September, 2017: Sheila’s Fully Favorable Social Security Decision out of Keene, NH and Manchester, NH ODAR
As a NH Social Security lawyer (handling disability claims out of Maine, MA and NH) for 33 years), we see so many different variations on a theme as to why individuals are denied on their initial applications. Sometimes, it can seem, pushing one’s self to work can be counterproductive: not only to one’s health, but also to one’s Social Security disability claim. Sheila’s circumstances are quite atypical in this regard, and the very fact that she applied as early as she did following a layoff ended up bringing about an initial denial of her claim probably unnecessarily.

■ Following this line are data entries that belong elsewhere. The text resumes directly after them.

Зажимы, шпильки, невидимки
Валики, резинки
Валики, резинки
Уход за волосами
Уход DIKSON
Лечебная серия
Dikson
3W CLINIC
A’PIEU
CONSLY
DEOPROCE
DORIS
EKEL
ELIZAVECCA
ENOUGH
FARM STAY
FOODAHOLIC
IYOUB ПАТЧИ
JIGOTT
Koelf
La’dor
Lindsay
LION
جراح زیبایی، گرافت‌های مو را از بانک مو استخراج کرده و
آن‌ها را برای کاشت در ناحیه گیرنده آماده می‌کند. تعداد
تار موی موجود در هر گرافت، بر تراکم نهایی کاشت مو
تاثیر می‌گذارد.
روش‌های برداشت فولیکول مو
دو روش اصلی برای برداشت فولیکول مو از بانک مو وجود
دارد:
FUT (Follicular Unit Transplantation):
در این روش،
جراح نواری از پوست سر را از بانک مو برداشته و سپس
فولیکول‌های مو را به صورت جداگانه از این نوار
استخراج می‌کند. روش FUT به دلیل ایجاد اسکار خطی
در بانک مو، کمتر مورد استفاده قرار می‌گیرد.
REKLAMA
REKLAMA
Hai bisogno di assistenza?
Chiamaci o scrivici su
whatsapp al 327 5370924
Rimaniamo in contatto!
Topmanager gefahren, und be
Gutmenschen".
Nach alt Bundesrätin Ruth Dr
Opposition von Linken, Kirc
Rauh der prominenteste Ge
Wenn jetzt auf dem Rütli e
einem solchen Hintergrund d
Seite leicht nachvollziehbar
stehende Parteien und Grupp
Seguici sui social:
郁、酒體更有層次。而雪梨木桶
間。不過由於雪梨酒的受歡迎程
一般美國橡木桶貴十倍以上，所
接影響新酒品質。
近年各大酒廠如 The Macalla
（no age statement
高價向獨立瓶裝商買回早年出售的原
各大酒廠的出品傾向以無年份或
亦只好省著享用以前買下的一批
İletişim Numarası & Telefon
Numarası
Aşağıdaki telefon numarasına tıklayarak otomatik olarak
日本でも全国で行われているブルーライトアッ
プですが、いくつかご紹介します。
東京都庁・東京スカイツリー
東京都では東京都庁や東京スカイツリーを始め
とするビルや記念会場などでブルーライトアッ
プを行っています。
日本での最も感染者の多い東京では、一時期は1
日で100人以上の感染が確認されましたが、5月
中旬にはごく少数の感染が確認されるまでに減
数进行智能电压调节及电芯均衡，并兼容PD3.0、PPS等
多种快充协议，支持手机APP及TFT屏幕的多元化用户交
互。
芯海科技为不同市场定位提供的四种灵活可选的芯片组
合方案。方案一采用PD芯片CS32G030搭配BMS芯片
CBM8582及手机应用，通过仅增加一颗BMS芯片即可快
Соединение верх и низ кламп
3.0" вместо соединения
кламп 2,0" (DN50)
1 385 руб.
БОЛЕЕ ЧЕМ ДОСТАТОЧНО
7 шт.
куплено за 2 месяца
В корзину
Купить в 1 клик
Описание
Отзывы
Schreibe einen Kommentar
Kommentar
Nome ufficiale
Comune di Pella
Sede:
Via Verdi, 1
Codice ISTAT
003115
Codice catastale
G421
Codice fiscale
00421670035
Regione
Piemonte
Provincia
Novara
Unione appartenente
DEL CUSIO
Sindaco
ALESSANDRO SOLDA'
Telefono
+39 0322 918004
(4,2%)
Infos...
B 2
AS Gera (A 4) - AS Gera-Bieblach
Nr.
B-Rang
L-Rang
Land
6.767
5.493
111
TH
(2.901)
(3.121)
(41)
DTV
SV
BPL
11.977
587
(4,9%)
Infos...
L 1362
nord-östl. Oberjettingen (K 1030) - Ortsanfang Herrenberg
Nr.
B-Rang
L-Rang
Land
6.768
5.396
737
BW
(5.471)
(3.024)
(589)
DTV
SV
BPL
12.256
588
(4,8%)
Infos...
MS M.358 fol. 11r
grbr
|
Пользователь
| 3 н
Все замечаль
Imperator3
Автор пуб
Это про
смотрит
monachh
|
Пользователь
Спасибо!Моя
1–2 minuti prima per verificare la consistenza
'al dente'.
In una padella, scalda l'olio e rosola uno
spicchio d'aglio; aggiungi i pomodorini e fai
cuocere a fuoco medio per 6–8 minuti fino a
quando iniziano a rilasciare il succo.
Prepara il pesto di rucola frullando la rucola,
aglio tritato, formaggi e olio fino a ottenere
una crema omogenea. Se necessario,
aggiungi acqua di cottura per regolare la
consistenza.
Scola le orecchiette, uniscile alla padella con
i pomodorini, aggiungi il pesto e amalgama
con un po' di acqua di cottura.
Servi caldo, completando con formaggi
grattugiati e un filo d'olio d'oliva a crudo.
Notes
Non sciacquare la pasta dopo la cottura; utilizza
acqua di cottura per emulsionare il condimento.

Sheila had been experiencing pulmonary difficulties for more than 20 years stemming from a condition called Pulmonary Hypertension, which is a “type of high blood pressure that affects the arteries I your lungs and the right side of your heart.” The Social Security listings do contain a listing for this condition, Listing 3.09, which specifically calls for a finding during the course of a cardiac catheterization for a specific pulmonary artery blood pressure reading equal to or greater than 40 mm HG. Assuming, however, one cannot show that one meets the very specific criteria set forth by one of Social Security’s medical listings of impairments (which automatically qualifies one for a finding of “disabled” under Social Security’s rules), it becomes necessary to proves that one cannot return to any of their past relevant work (that is to say, any of the types of work they performed in the 15 years prior to becoming disabled) or any other work that exists in significant numbers in their region or in other regions of the national economy.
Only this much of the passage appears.